Standard & Poor's (S&P) Ratings Services raised its corporate credit rating on Trinidad Cement Ltd Group (TCL) to 'B-' from 'CCC', and removed it from CreditWatch with positive implications. The outlook is stable. At the same time, it has assigned its 'B-' issue-level rating to the company's US$200m senior secured term loan.
The rating action reflects TCL's successful debt refinancing, which took place on 6 August 2015, S&P said in a statement. The refinancing improves the company's debt maturity and liquidity profiles. As part of its debt restructuring in May 2015, TCL raised a $245m bridge loan, due in February 2016. The company refinanced the bridge loan with a $200 million senior secured term loan, composed of two
tranches: $148.3m and Trinidad and Tobago dollar (TT$) 329.6m (about $52m).
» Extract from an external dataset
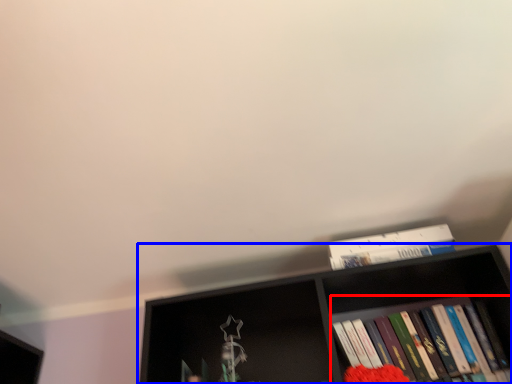 Question: Which of the following is the closest to the observer, book (highlighted by a red box) or shelf (highlighted by a blue box)?

Choices:
 (A) book
 (B) shelf

Answer: (B) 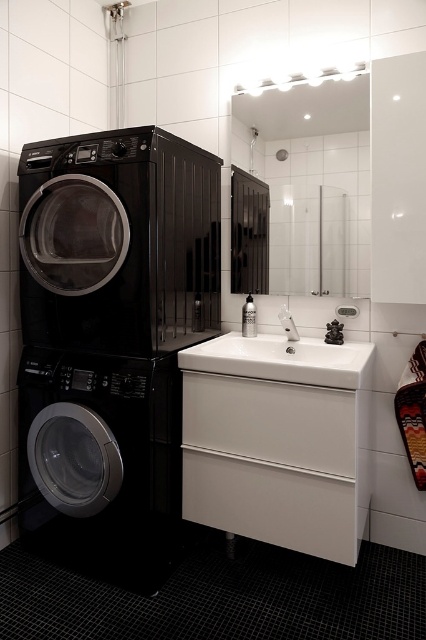 You are a delivery person who just arrived with a new laundry detergent box that measures 18 inches in width. You need to place it between the black glossy washing machine at left and the satin nickel faucet at sink center. Will the detergent box fit in that space?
It prepaid the remaining $45m of the bridge loan with cash generated from its operations during January to July 2015.
The stable outlook reflects S&P's view that TCL will post low single digit revenue growth and improved EBITDA margins over the next two years, supported by improved operating efficiencies and cost savings as part of the technical agreement signed with Cemex. The rating's agency also expects TCL to continue to post positive FOCF generation because it plans to stabilise its operations and optimise its plants to reach target operating efficiencies.
A negative rating action is possible if TCL does not achieve its expected operating efficiencies and costs savings, resulting in lower than expected operating and financial performance, and/or if its liquidity deteriorates in the next 12 to 18 months, S&P noted.
Although unlikely in the short term given the recent restructuring, S&P said it could take a positive rating action if the company significantly increases its scale and scope of operations. This could also take place if the company successfully operates under its new structure in the long-term and achieves
its operating and costs savings goals.